# Things that confused me about cross-entropy

26 Dec 2020Every once in a while, I try to better understand cross-entropy by skimming over some Medium posts and StackExchange answers. I always come away only half-understanding it.

A major cause of confusion is that different sources use different notations and conventions. Here are some that tripped me up.

### p and q vs y and p

In information theory, the cross-entropy for an event with \(M\) discrete outcome classes is

\[H(p, q) = -\sum_{j=1}^M{p_j log (q_j)}\]… where \(p\) is the true distribution of outcomes and \(q\) is the approximating distribution.

But in machine learning, the cross-entropy is defined as:

\[H(y, p) = -\sum_{j=1}^M{y_j log (p(y_j))}\]… where \(y\) are the true labels and \(p(y)\) is the approximating distribution, i.e. the classifier’s probability predictions.

Notice that the meaning of \(p\) has been reversed! In information theory, it is the true distribution. In machine learning, it is the approximating distribution.
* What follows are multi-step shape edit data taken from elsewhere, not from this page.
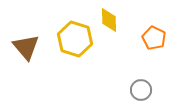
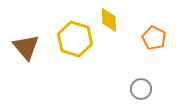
gray circle: moved 1 px up
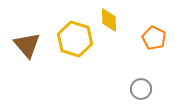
brown triangle: moved 1 px right, 2 px up
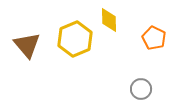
yellow hexagon: rotated 20 degrees clockwise
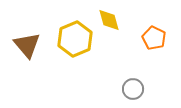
yellow diamond: rotated 15 degrees counterclockwise
gray circle: moved 8 px left
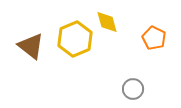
yellow diamond: moved 2 px left, 2 px down
brown triangle: moved 4 px right, 1 px down; rotated 12 degrees counterclockwise
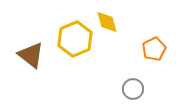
orange pentagon: moved 11 px down; rotated 20 degrees clockwise
brown triangle: moved 9 px down
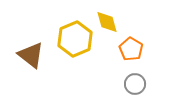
orange pentagon: moved 23 px left; rotated 15 degrees counterclockwise
gray circle: moved 2 px right, 5 px up
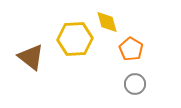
yellow hexagon: rotated 20 degrees clockwise
brown triangle: moved 2 px down
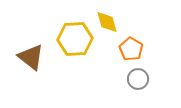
gray circle: moved 3 px right, 5 px up
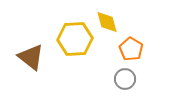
gray circle: moved 13 px left
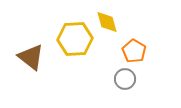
orange pentagon: moved 3 px right, 2 px down
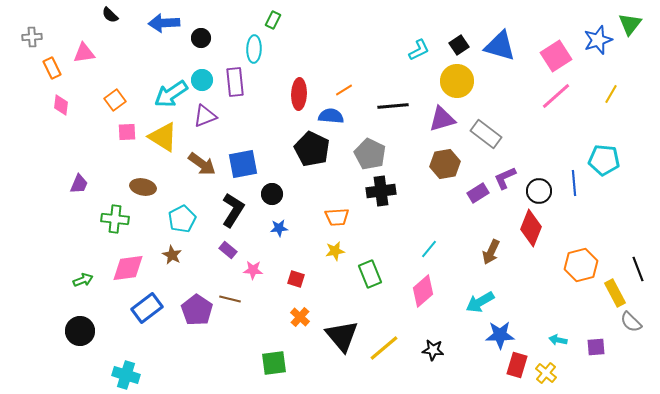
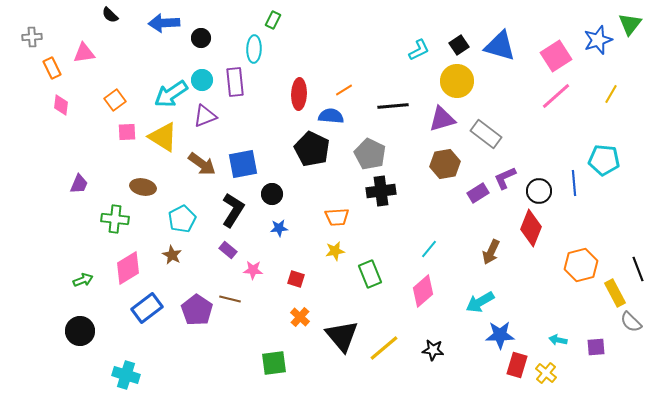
pink diamond at (128, 268): rotated 24 degrees counterclockwise
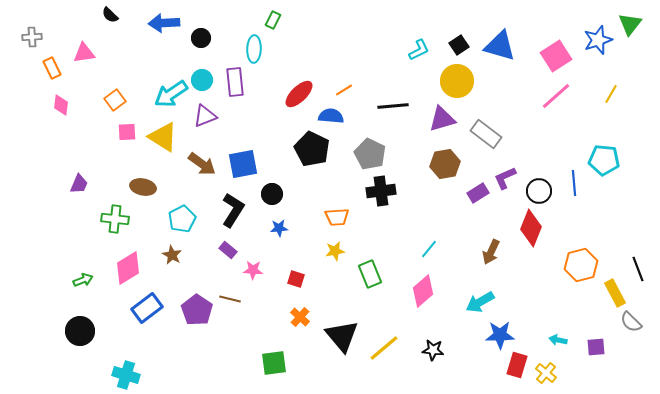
red ellipse at (299, 94): rotated 44 degrees clockwise
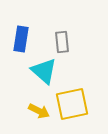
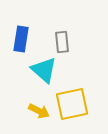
cyan triangle: moved 1 px up
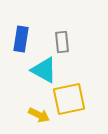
cyan triangle: rotated 12 degrees counterclockwise
yellow square: moved 3 px left, 5 px up
yellow arrow: moved 4 px down
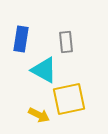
gray rectangle: moved 4 px right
This points to a key difference between generic information theory and machine learning applications. In information theory, the target distribution \(p\) is a probability distribution where the probability mass can be distributed broadly over the classes. In machine learning, the target distribution \(y\) has all of its mass allocated to a known label.
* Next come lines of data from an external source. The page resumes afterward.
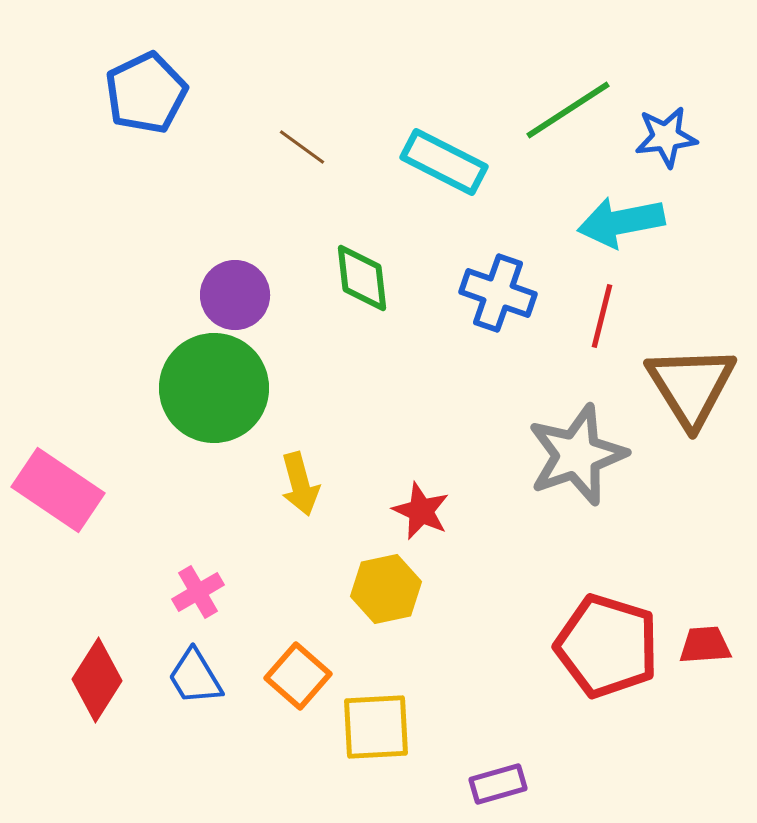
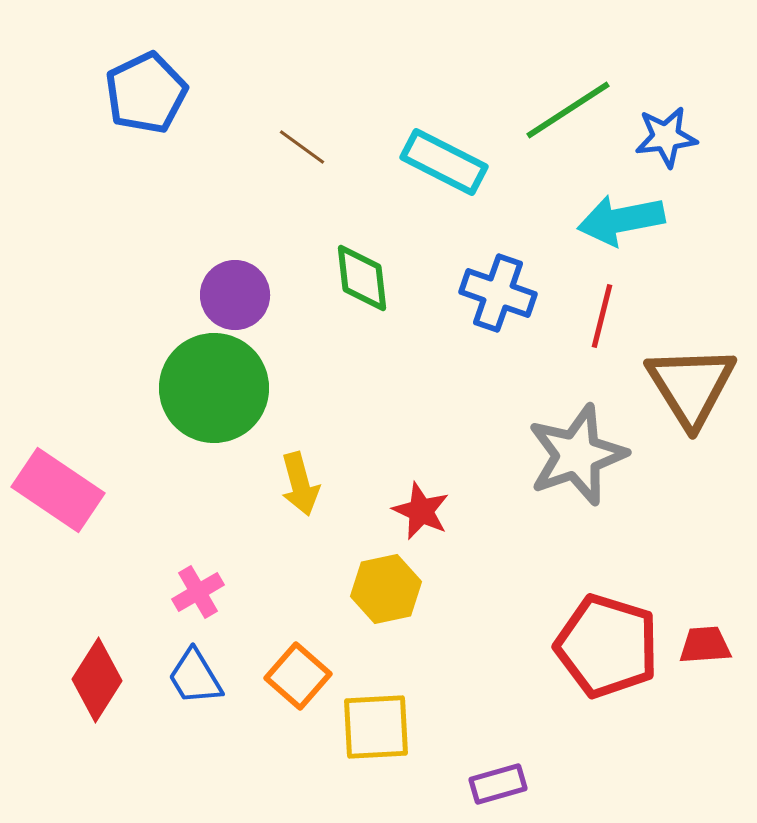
cyan arrow: moved 2 px up
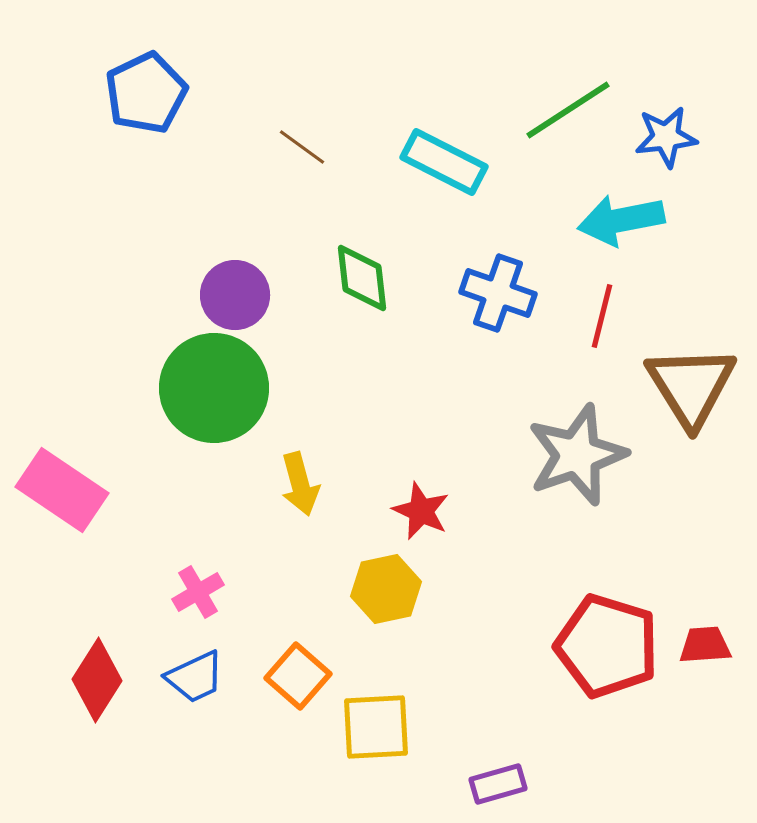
pink rectangle: moved 4 px right
blue trapezoid: rotated 84 degrees counterclockwise
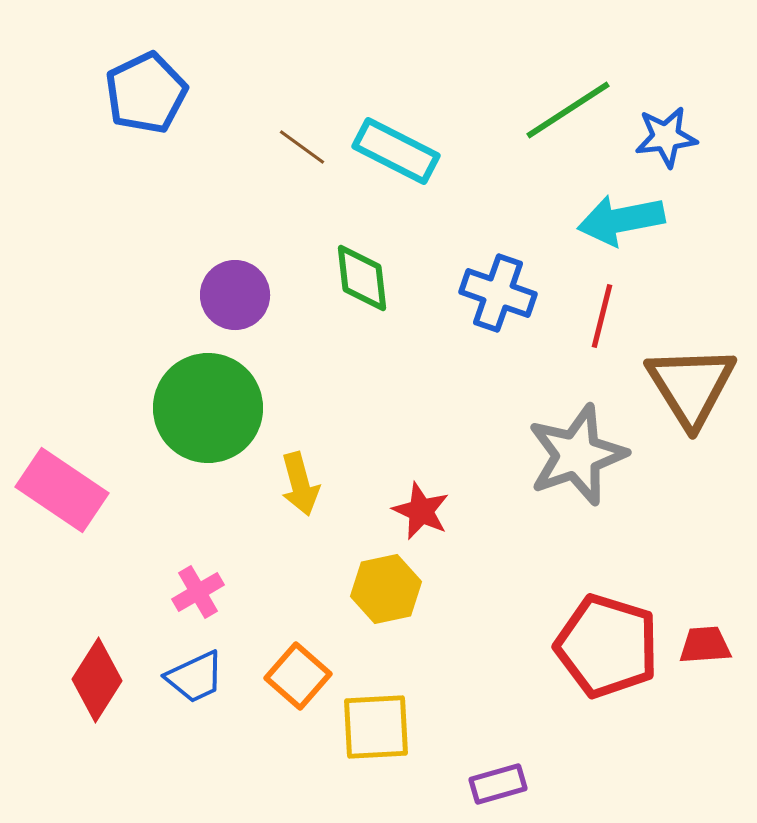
cyan rectangle: moved 48 px left, 11 px up
green circle: moved 6 px left, 20 px down
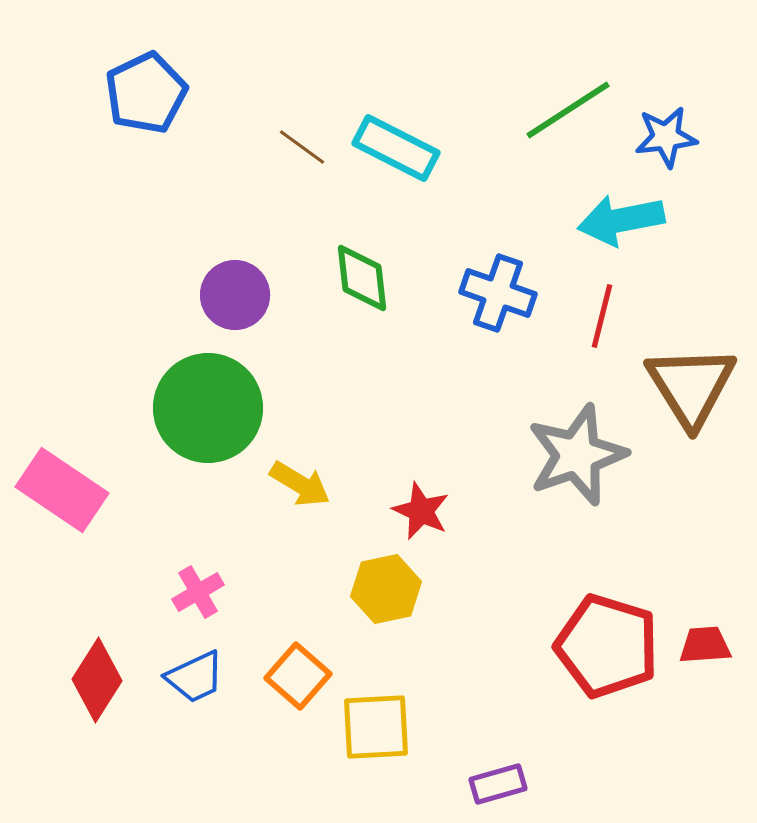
cyan rectangle: moved 3 px up
yellow arrow: rotated 44 degrees counterclockwise
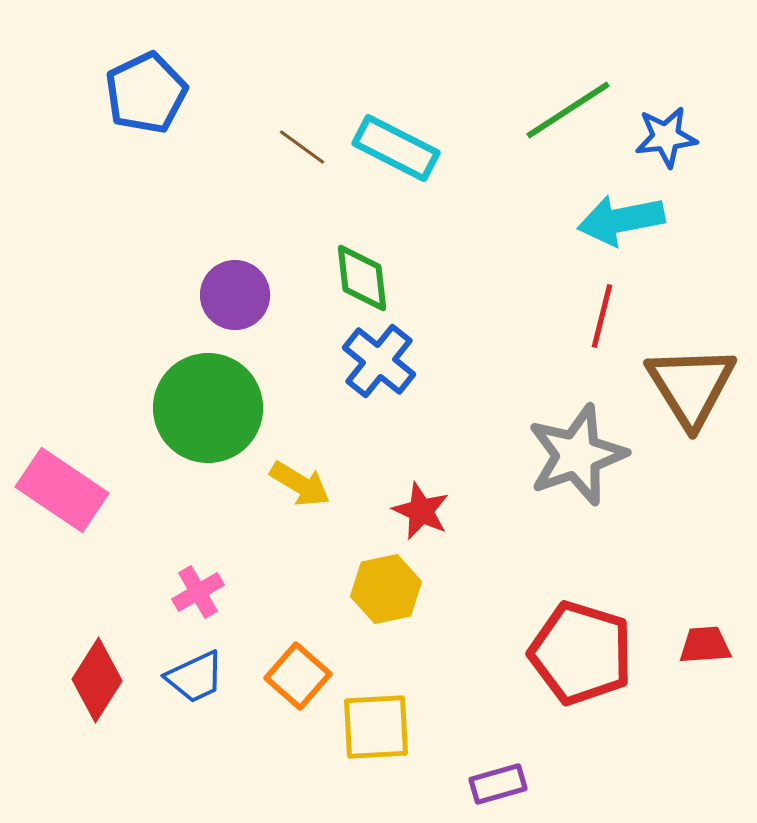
blue cross: moved 119 px left, 68 px down; rotated 20 degrees clockwise
red pentagon: moved 26 px left, 7 px down
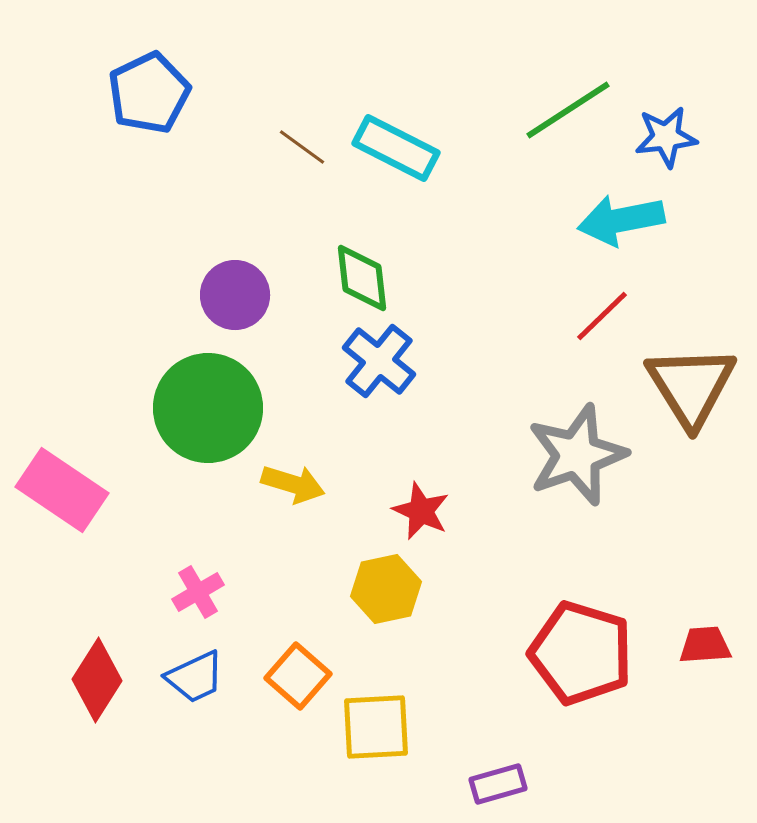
blue pentagon: moved 3 px right
red line: rotated 32 degrees clockwise
yellow arrow: moved 7 px left; rotated 14 degrees counterclockwise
### Multiple classes vs multiple trials, and indicators vs labels

As shown above, the cross-entropy for a single event with \(M\) classes is:

\[H(y, p) = -\sum_{j=1}^M{y_j log (p(y_j))}\]If there are multiple trials, you just need to sum up the cross-entropies from all the trials so that the total cross-entropy is:

\[H(y, p) = -\sum_{i=1}^N \sum_{j=1}^M{y_j^{(i)} log (p(y_j^{(i)}))}\]… where \(N\) is the number of trials.

This all makes notational sense. Unfortunately, confusion arises when people use non-compact notation for summing over binary classes. When dealing with binary classification, it’s common to see cross-entropy defined as:

\[H(y, p) = -\sum_{i=1}^N{y_i log (p(y_i)) + (1-y_i) log (1 -p(y_i))}\]Superficially, this looks a lot like the first formula, but it’s actually just a clever and somewhat confusing way of writing the second formula for binary classes. Its notation differs from previous formulas in a few ways:

- First, \(p(y_i)\) always refers to the probability of a positive result. In previous formulas, \(p(y_j)\) referred to the probability of the particular class being considered in the summation loop.
- Second, \(y_i\) (when not wrapped by a \(p\)) is a
*label*, not an indicator! When the event has an outcome of 1, \(y_i\) is 1. When it has an outcome of 0, \(y_i\) is 0. In previous formulas, as you loop through classes you would set \(y_j\) to be 1 whenever the outcome was the class being considered; otherwise you set it to 0. - While not a notational difference, this formula sums over events (and then enumerates a sum over classes), whereas the first formula in this section only sums over classes.

The image below summarizes the many confusing differences between these formulas.

### Where to learn about cross-entropy

I don’t know if there is a single best place to learn about cross-entropy, but below are a few places that were helpful. If you read them make sure you think about (a) how they are notating the true distribution and the approximating distribution (b) whether they are writing about single trials or multiple trials (c) whether they are writing about binary classes or multi classes and (d) whether the \(y\)’s are indicators or labels.

- Statistical Rethinking. Information theory notation, single trial case, multiple classes.
- Andrew Webb. Both notations, both the single and multiple trial case, multiple classes.
- Harshith. ML notation, multiple trials, binary classes.